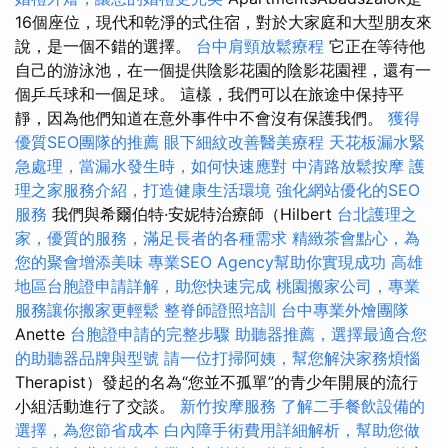
16個座位，現代和乾淨的式住宿，對於大家庭和大型朋友來
說，是一個不錯的選擇。
台中肩頸放鬆療程
它正在等待他
自己的游泳池，在一個提供陰影花園的陰影花園裡，還有一
個乒乓球和一個足球。 這樣，我們可以在旅途中保持平
靜，因為他們知道在意外事件中不會沒有保護我們。
獲得
優質SEO團隊的推薦
眼下細紋改善醫美療程
天花板漏水緊
急處理，當漏水發生時，如何快速應對
中清路放鬆按摩
護
理之家服務介紹，打造健康生活環境
強化網站優化的SEO
服務
我們與希爾伯特·安妮特治療師（Hilbert
台北護理之
家，優質的服務，滿足長者的各種需求
精緻茶會點心，為
您的聚會增添美味
專業SEO Agency幫助你實現成功
高雄
地區台胞證申請詳解，助您快速完成
桃園搬家公司，專業
服務讓你搬家更輕鬆
整脊師證照培訓
台中專業外燴團隊
Anette
台胞證申請的完整步驟
助聽器推薦，選擇最適合您
的助聽器品牌與型號
請一位打掃阿姨，幫您解決家務煩惱
Therapist）發起的名為“您並不孤單”的青少年開展的流行
小組活動進行了交談。
新竹按摩服務
了解二手餐飲設備的
選擇，為您節省成本
白內障手術費用詳細解析，幫助您做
────────────────────
Repeat all of the records verbatim, leaving out the pictures.

16個座位，現代和乾淨的式住宿，對於大家庭和大型朋友來
說，是一個不錯的選擇。
台中肩頸放鬆療程
它正在等待他
自己的游泳池，在一個提供陰影花園的陰影花園裡，還有一
個乒乓球和一個足球。 這樣，我們可以在旅途中保持平
靜，因為他們知道在意外事件中不會沒有保護我們。
獲得
優質SEO團隊的推薦
眼下細紋改善醫美療程
天花板漏水緊
急處理，當漏水發生時，如何快速應對
中清路放鬆按摩
護
理之家服務介紹，打造健康生活環境
強化網站優化的SEO
服務
我們與希爾伯特·安妮特治療師（Hilbert
台北護理之
家，優質的服務，滿足長者的各種需求
精緻茶會點心，為
您的聚會增添美味
專業SEO Agency幫助你實現成功
高雄
地區台胞證申請詳解，助您快速完成
桃園搬家公司，專業
服務讓你搬家更輕鬆
整脊師證照培訓
台中專業外燴團隊
Anette
台胞證申請的完整步驟
助聽器推薦，選擇最適合您
的助聽器品牌與型號
請一位打掃阿姨，幫您解決家務煩惱
Therapist）發起的名為“您並不孤單”的青少年開展的流行
小組活動進行了交談。
新竹按摩服務
了解二手餐飲設備的
選擇，為您節省成本
白內障手術費用詳細解析，幫助您做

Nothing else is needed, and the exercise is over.